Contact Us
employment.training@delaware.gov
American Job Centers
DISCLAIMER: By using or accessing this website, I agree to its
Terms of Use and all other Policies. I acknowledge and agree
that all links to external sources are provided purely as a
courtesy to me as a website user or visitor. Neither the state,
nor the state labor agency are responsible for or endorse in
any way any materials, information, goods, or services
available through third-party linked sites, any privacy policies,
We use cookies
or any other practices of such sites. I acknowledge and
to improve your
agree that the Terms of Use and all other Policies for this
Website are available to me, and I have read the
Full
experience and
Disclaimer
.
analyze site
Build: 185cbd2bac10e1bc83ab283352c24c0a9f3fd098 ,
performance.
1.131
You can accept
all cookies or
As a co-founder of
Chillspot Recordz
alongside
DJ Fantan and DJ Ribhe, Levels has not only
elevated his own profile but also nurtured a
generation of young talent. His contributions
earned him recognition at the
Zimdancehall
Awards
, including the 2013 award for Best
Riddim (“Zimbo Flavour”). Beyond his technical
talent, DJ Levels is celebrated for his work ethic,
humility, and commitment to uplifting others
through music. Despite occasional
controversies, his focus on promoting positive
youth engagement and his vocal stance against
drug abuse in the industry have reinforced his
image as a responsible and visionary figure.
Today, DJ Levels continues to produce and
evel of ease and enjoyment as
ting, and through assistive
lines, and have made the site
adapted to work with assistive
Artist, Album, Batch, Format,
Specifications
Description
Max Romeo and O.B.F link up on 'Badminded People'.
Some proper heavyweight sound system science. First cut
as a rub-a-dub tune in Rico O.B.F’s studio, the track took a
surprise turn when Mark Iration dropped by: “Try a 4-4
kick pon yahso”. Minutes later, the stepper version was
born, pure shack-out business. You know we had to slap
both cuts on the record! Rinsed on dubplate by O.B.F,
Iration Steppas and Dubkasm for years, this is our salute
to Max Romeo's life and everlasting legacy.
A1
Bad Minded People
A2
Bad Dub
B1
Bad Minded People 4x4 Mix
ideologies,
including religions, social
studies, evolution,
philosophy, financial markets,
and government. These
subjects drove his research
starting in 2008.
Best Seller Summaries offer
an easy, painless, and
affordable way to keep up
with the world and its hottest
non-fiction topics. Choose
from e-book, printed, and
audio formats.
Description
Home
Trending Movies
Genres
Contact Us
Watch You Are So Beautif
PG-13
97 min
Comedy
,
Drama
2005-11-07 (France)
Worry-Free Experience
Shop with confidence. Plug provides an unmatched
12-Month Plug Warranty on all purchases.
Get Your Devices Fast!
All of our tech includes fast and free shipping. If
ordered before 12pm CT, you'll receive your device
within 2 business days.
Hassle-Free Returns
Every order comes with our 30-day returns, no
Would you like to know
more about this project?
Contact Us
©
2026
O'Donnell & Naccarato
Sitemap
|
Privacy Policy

**Task brief**. The records above must be transcribed without a single omission.

**Completed exercise**.
Contact Us
employment.training@delaware.gov
American Job Centers
DISCLAIMER: By using or accessing this website, I agree to its
Terms of Use and all other Policies. I acknowledge and agree
that all links to external sources are provided purely as a
courtesy to me as a website user or visitor. Neither the state,
nor the state labor agency are responsible for or endorse in
any way any materials, information, goods, or services
available through third-party linked sites, any privacy policies,
We use cookies
or any other practices of such sites. I acknowledge and
to improve your
agree that the Terms of Use and all other Policies for this
Website are available to me, and I have read the
Full
experience and
Disclaimer
.
analyze site
Build: 185cbd2bac10e1bc83ab283352c24c0a9f3fd098 ,
performance.
1.131
You can accept
all cookies or
As a co-founder of
Chillspot Recordz
alongside
DJ Fantan and DJ Ribhe, Levels has not only
elevated his own profile but also nurtured a
generation of young talent. His contributions
earned him recognition at the
Zimdancehall
Awards
, including the 2013 award for Best
Riddim (“Zimbo Flavour”). Beyond his technical
talent, DJ Levels is celebrated for his work ethic,
humility, and commitment to uplifting others
through music. Despite occasional
controversies, his focus on promoting positive
youth engagement and his vocal stance against
drug abuse in the industry have reinforced his
image as a responsible and visionary figure.
Today, DJ Levels continues to produce and
evel of ease and enjoyment as
ting, and through assistive
lines, and have made the site
adapted to work with assistive
Artist, Album, Batch, Format,
Specifications
Description
Max Romeo and O.B.F link up on 'Badminded People'.
Some proper heavyweight sound system science. First cut
as a rub-a-dub tune in Rico O.B.F’s studio, the track took a
surprise turn when Mark Iration dropped by: “Try a 4-4
kick pon yahso”. Minutes later, the stepper version was
born, pure shack-out business. You know we had to slap
both cuts on the record! Rinsed on dubplate by O.B.F,
Iration Steppas and Dubkasm for years, this is our salute
to Max Romeo's life and everlasting legacy.
A1
Bad Minded People
A2
Bad Dub
B1
Bad Minded People 4x4 Mix
ideologies,
including religions, social
studies, evolution,
philosophy, financial markets,
and government. These
subjects drove his research
starting in 2008.
Best Seller Summaries offer
an easy, painless, and
affordable way to keep up
with the world and its hottest
non-fiction topics. Choose
from e-book, printed, and
audio formats.
Description
Home
Trending Movies
Genres
Contact Us
Watch You Are So Beautif
PG-13
97 min
Comedy
,
Drama
2005-11-07 (France)
Worry-Free Experience
Shop with confidence. Plug provides an unmatched
12-Month Plug Warranty on all purchases.
Get Your Devices Fast!
All of our tech includes fast and free shipping. If
ordered before 12pm CT, you'll receive your device
within 2 business days.
Hassle-Free Returns
Every order comes with our 30-day returns, no
Would you like to know
more about this project?
Contact Us
©
2026
O'Donnell & Naccarato
Sitemap
|
Privacy Policy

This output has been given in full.